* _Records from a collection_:
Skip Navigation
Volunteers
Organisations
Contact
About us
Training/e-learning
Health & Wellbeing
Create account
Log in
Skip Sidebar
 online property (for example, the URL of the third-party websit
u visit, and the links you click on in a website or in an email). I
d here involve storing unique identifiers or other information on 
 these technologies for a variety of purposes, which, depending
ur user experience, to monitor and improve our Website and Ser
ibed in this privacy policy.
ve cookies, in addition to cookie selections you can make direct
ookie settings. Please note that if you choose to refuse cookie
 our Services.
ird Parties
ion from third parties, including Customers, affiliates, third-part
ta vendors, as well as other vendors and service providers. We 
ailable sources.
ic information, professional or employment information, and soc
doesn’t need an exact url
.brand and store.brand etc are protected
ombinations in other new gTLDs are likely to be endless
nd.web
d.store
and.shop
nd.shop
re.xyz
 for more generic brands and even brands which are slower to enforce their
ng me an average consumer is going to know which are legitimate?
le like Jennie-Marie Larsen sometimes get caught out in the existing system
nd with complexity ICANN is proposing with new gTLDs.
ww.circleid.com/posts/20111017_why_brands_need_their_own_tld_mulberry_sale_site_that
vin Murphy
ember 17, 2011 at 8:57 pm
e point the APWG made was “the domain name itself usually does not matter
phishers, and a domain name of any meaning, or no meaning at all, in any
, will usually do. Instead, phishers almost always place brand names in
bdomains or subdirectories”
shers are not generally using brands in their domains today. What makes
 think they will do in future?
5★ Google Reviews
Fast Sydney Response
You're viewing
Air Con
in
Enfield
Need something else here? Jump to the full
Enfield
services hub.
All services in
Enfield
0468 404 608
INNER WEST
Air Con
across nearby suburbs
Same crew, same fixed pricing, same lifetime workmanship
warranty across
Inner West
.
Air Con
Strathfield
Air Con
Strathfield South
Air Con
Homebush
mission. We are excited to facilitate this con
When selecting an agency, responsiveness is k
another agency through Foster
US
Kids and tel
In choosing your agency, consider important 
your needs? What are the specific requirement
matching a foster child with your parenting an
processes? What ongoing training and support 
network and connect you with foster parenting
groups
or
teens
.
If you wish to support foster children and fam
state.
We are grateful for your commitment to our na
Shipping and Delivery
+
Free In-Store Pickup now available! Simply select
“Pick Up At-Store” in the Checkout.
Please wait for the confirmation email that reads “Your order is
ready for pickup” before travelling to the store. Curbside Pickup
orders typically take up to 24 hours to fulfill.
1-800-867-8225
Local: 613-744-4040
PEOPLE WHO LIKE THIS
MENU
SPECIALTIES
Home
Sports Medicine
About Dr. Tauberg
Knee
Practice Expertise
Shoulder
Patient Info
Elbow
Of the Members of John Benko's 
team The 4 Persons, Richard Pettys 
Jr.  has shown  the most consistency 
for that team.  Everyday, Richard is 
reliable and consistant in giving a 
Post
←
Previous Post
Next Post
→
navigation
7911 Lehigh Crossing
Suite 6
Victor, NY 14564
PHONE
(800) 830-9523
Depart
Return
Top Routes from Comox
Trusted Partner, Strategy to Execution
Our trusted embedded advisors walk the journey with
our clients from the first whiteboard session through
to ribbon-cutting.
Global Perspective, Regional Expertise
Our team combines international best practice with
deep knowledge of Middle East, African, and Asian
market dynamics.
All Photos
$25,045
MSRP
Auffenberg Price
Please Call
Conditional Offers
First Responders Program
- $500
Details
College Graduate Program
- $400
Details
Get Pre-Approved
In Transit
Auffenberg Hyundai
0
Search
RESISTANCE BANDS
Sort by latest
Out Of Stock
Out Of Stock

* _ACTIVITY_: Report each line of the entries where the word "through" occurs.

* _ANSWER SECTION_:
another agency through Foster
our clients from the first whiteboard session through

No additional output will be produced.